It is important to also remember the key junctures where the top of the kneewall meets the roof, and where the bottom of the kneewall meets the floor/ceiling.  Getting an air barrier installed at those two details isn't always done well.  

There are 3 problems you are trying to solve.  First, that the face of the insulation is not making good contact with the back of the interior drywall, second is that the batts are in danger of falling down over time, and third is the wind washing on the back of the batts reducing their R-value.  Our solution for the last 35 years has been to be sure that the existing batts (if any) fill the cavity completely in depth and side-to-side, then install and seal appropriate foam board over them, from 1/2" to 1-1/2", depending on budget.  We cut the 4X8 foam board down the middle to make 2X8 pieces and these will almost always fit through hatches that exist or that you make.  Don't forget the extremely important step of closing off the open cavities into the house just below the kneewall.
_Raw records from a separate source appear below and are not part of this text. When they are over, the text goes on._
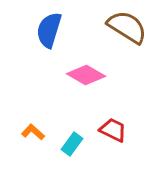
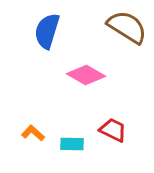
blue semicircle: moved 2 px left, 1 px down
orange L-shape: moved 1 px down
cyan rectangle: rotated 55 degrees clockwise
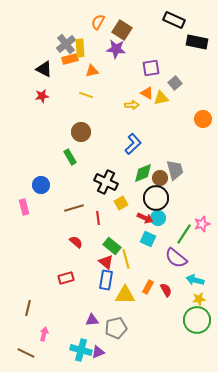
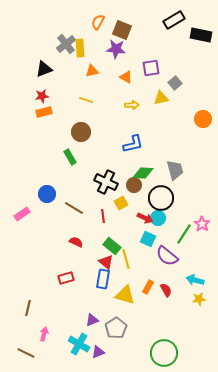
black rectangle at (174, 20): rotated 55 degrees counterclockwise
brown square at (122, 30): rotated 12 degrees counterclockwise
black rectangle at (197, 42): moved 4 px right, 7 px up
orange rectangle at (70, 59): moved 26 px left, 53 px down
black triangle at (44, 69): rotated 48 degrees counterclockwise
orange triangle at (147, 93): moved 21 px left, 16 px up
yellow line at (86, 95): moved 5 px down
blue L-shape at (133, 144): rotated 30 degrees clockwise
green diamond at (143, 173): rotated 25 degrees clockwise
brown circle at (160, 178): moved 26 px left, 7 px down
blue circle at (41, 185): moved 6 px right, 9 px down
black circle at (156, 198): moved 5 px right
pink rectangle at (24, 207): moved 2 px left, 7 px down; rotated 70 degrees clockwise
brown line at (74, 208): rotated 48 degrees clockwise
red line at (98, 218): moved 5 px right, 2 px up
pink star at (202, 224): rotated 21 degrees counterclockwise
red semicircle at (76, 242): rotated 16 degrees counterclockwise
purple semicircle at (176, 258): moved 9 px left, 2 px up
blue rectangle at (106, 280): moved 3 px left, 1 px up
yellow triangle at (125, 295): rotated 15 degrees clockwise
purple triangle at (92, 320): rotated 16 degrees counterclockwise
green circle at (197, 320): moved 33 px left, 33 px down
gray pentagon at (116, 328): rotated 20 degrees counterclockwise
cyan cross at (81, 350): moved 2 px left, 6 px up; rotated 15 degrees clockwise
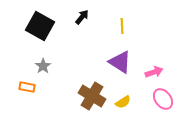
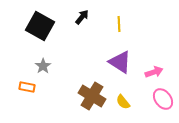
yellow line: moved 3 px left, 2 px up
yellow semicircle: rotated 84 degrees clockwise
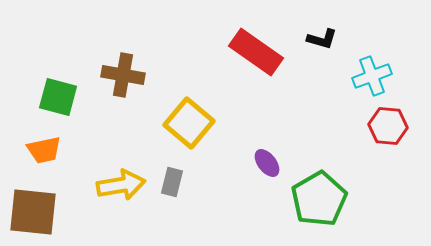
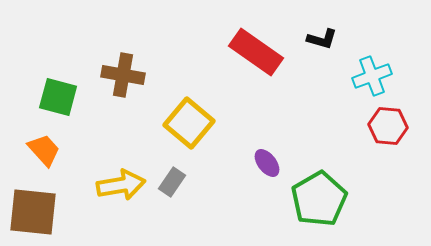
orange trapezoid: rotated 120 degrees counterclockwise
gray rectangle: rotated 20 degrees clockwise
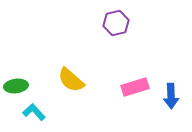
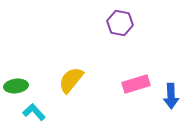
purple hexagon: moved 4 px right; rotated 25 degrees clockwise
yellow semicircle: rotated 88 degrees clockwise
pink rectangle: moved 1 px right, 3 px up
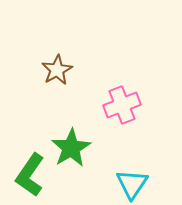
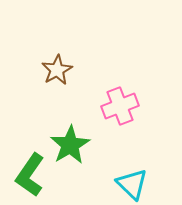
pink cross: moved 2 px left, 1 px down
green star: moved 1 px left, 3 px up
cyan triangle: rotated 20 degrees counterclockwise
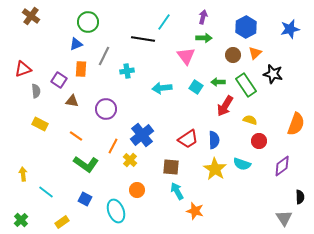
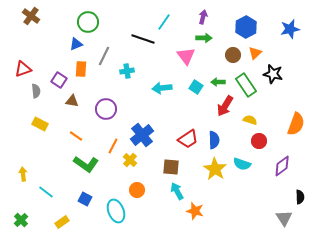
black line at (143, 39): rotated 10 degrees clockwise
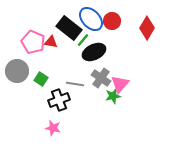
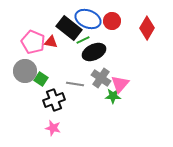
blue ellipse: moved 3 px left; rotated 25 degrees counterclockwise
green line: rotated 24 degrees clockwise
gray circle: moved 8 px right
green star: rotated 14 degrees clockwise
black cross: moved 5 px left
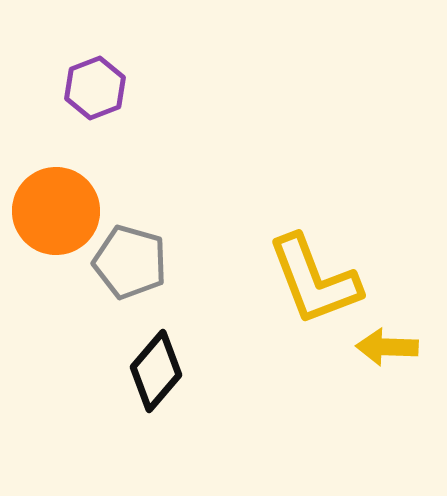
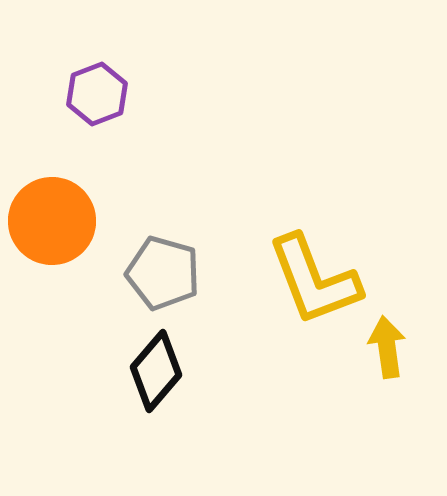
purple hexagon: moved 2 px right, 6 px down
orange circle: moved 4 px left, 10 px down
gray pentagon: moved 33 px right, 11 px down
yellow arrow: rotated 80 degrees clockwise
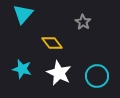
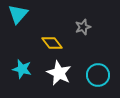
cyan triangle: moved 5 px left
gray star: moved 5 px down; rotated 21 degrees clockwise
cyan circle: moved 1 px right, 1 px up
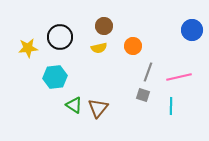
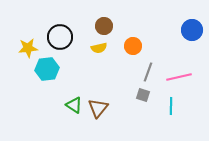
cyan hexagon: moved 8 px left, 8 px up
See NREL SWS Tool, SWS 4.1004.2

Our favorite way was roll up fiberglass and spray with two part foam but most contractors do whats in the SWS.
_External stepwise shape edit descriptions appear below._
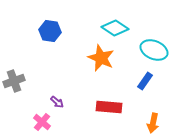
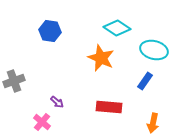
cyan diamond: moved 2 px right
cyan ellipse: rotated 8 degrees counterclockwise
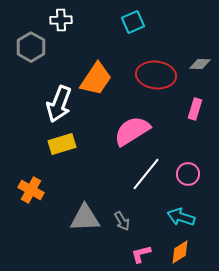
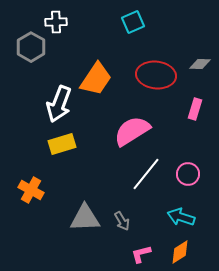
white cross: moved 5 px left, 2 px down
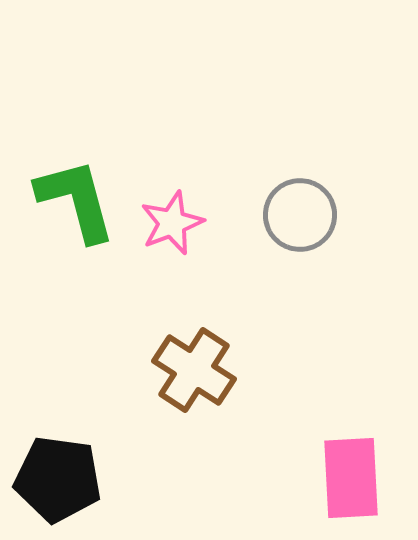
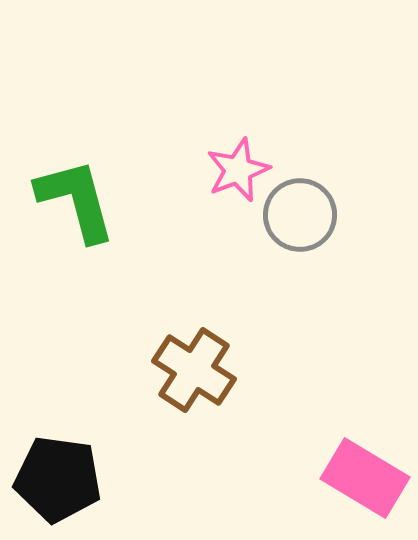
pink star: moved 66 px right, 53 px up
pink rectangle: moved 14 px right; rotated 56 degrees counterclockwise
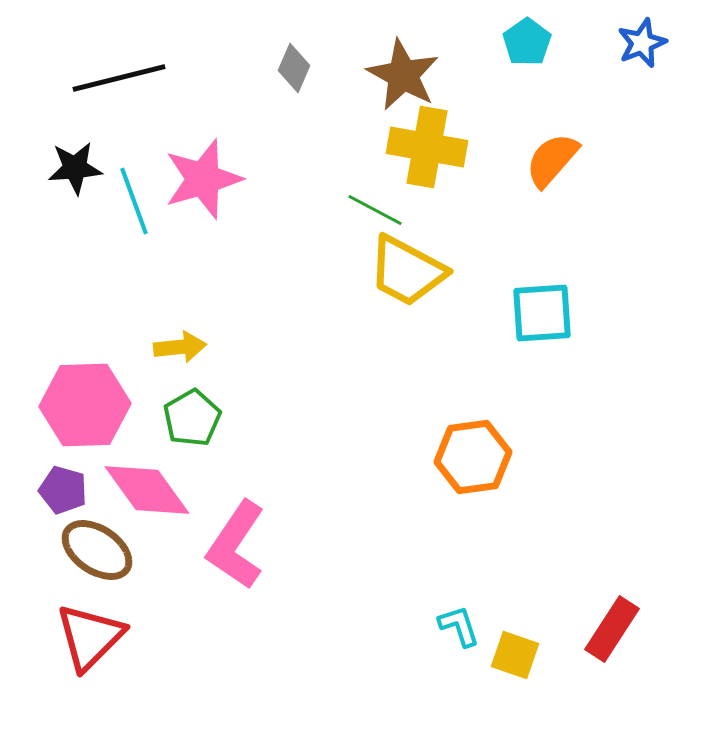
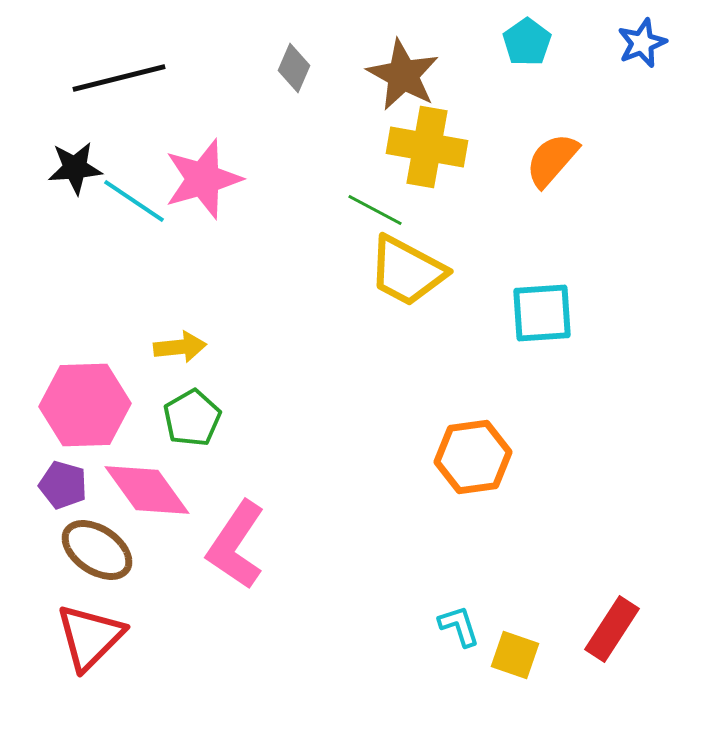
cyan line: rotated 36 degrees counterclockwise
purple pentagon: moved 5 px up
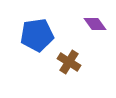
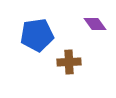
brown cross: rotated 35 degrees counterclockwise
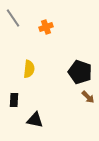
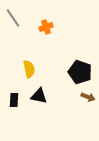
yellow semicircle: rotated 18 degrees counterclockwise
brown arrow: rotated 24 degrees counterclockwise
black triangle: moved 4 px right, 24 px up
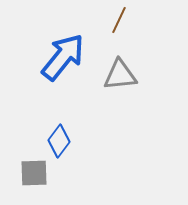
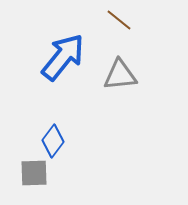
brown line: rotated 76 degrees counterclockwise
blue diamond: moved 6 px left
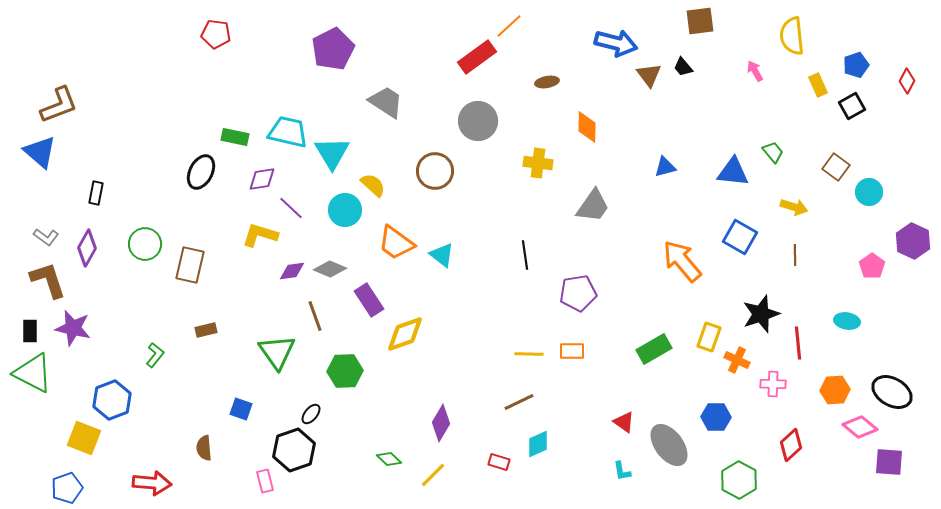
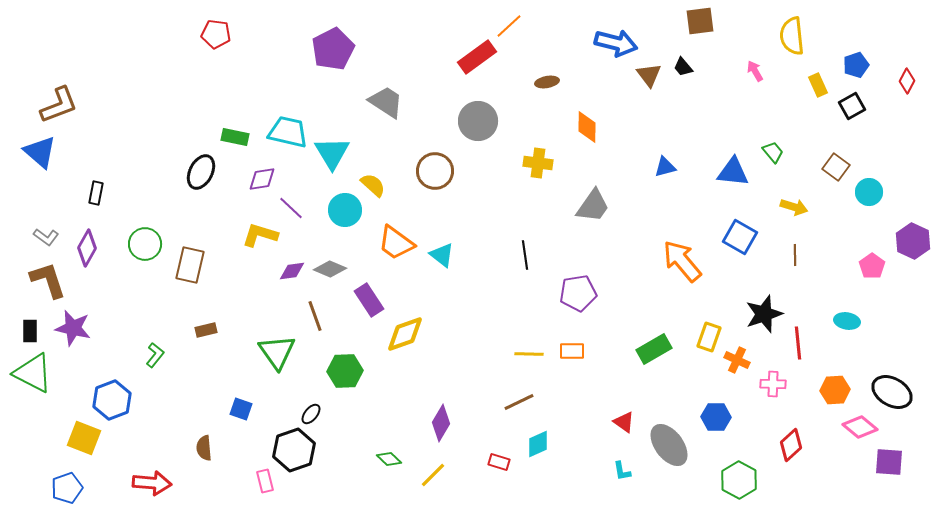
black star at (761, 314): moved 3 px right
Thanks for your replies! I appreciate the reference to the SWS. Haven't seen that before.

This can be more problematic than it seems.  In Northern climates, thermal loss and active air circulation cause ice dams.  I might recommend an approach that in effect isolates the area inside the thermal envelope, meaning the floor, knee wall, end walls and rafters (using Proper Vent (foam chute) to dissipate wall moisture) and insulated with fiberglas.  Plastic sheeting could be used as a continuous air barrier.   A weatherstriped inspection hatch on each side is just that:  Get out, stay out and find somewhere else for the Christmas lights.
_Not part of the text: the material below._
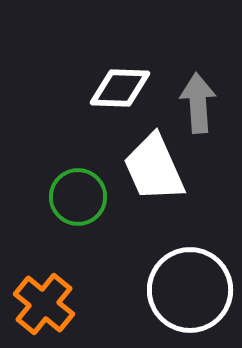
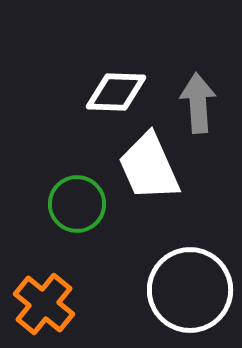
white diamond: moved 4 px left, 4 px down
white trapezoid: moved 5 px left, 1 px up
green circle: moved 1 px left, 7 px down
One option I used to use was a net and fill with cellulose, however certain types of netting we have found are not designed to be left exposed and deteriorate over time. In that case housewrap is beneficial to install over the netting to prevent exposure.

I have seen Bubble wrap radiant barrier types of materials used, and while this may provide an air barrier, it also provides a vapor barrier depending on the material choice, which in a vapor barrier on the attic side does not feel right to me (other climates that may work, I prefer to keep most walls vapor open)

I prefer Open Cell spray foam in kneewalls, but also use various thicknesses of rigid board in smaller areas.

For small kneewall areas such as side attics especially when they are currently unvented; I prefer spray foam on the roofline and end walls over treating the kneewall.

For larger homes with tall kneewalls I prefer spray foam. I find that 2" rigid board and 5" open cell spray foam in kneewalls have a similar cost once you reach about 350-400 sqft. Smaller than that and the cost of sending a foam rig out is too high.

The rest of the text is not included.